Replaced injector harness. Rubber was missing wires badly corroded.

Replaced TPS was scratchy and voltage spiking.

Reset timing ignition and Cam/crank.

Cleaned engine bay grounds added more.

Replaced SMEC and one pin on harness. SMEC nut was missing no way to secure plug.

Going to mainly drive this thing winter and bad weather since it's already rusted out underneath.

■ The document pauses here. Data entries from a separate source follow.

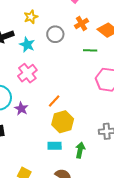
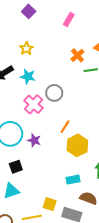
orange cross: (81, 23) -> (77, 55), moved
gray circle: (55, 34) -> (54, 93), moved
cyan rectangle: (55, 146) -> (73, 180), moved

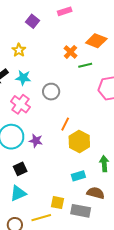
purple square: (29, 11) -> (33, 21), moved
pink rectangle: (69, 20) -> (65, 11), moved, turned 48
pink cross: (33, 104) -> (20, 104), moved

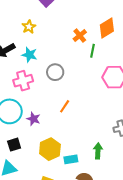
orange diamond: (96, 41) -> (107, 28), turned -60
green line: (85, 65) -> (93, 51), turned -72
pink cross: (20, 104) -> (23, 81), turned 30
yellow hexagon: (79, 142) -> (50, 149), moved

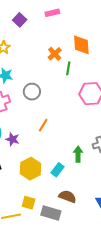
orange diamond: (107, 28) -> (81, 45), turned -60
green arrow: (98, 151) -> (78, 154), moved
cyan rectangle: (71, 159) -> (58, 170), moved, turned -40

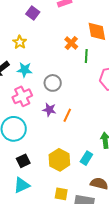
purple star: (12, 139) -> (49, 110), moved

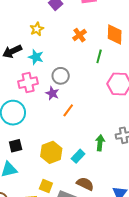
orange cross: (71, 43) -> (79, 35), moved
purple star: (49, 110) -> (52, 93), moved

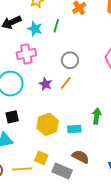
green line: (99, 56) -> (56, 26), moved
gray circle: (61, 76) -> (70, 60), moved
purple star: (52, 93) -> (46, 84), moved
cyan rectangle: (78, 156) -> (74, 129), turned 40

That 2018 Ford is only 6 years old found the water pump is bad, that water pump job is over 10 hours luckily blue devil seems to work...
 
I just have to say I appreciate all the things you have done to keep your old car running! Good job, my friend!
Keep it up, and don't give up.
I recently found the Ground wire for the fuel pump on my '89 Dodge Lancer Shelby.
It was right at the back of the car behind the plastic panel between the taillights. It was not rusty, but the sheet metal screw was fastened to an area that still had paint. This means that the only contact to ground was at the threads! I used some sandpaper to get bare metal and reattached the wire. I had just replaced the fuel pump too.
In your case, I am sure that it has something to do with the rain.
My brother drove an '89 Shadow Turbo and it broke down in the rain. I was his mechanic, so I rushed out to his location alongside the freeway.
Of course it was raining, and it was winter, and the sun was setting. The car had no spark. We all know that you need spark and fuel to start any engine.
I gave him a ride home and planned to come back in the morning with my truck and tow dolly. This is because I absolutely loathe working on cars in the rain alongside the freeway. I planned to bring it homw and give it a proper diagnosis. In the next morning --We had to drive North past the car, take an Exit, and head back the other way. As we drove North, We looked over and saw that the car was still there ---but the hatch was up and it looked like the car was being rummaged through! ...but No one was there.
By the time we got turned around, the car was gone!
Later, I saw a report on the TV newscast, that a theft ring was stealing cars off the Freeway and crushing them! That was the end of my brother's car. We never saw it again. What a shame.
The Forum told me that there is normally a water shield over the ECU, but it was missing! That might have been the problem right there. A long dry Summer made me forget the rain, but ---guess what? Yup, now it's raining!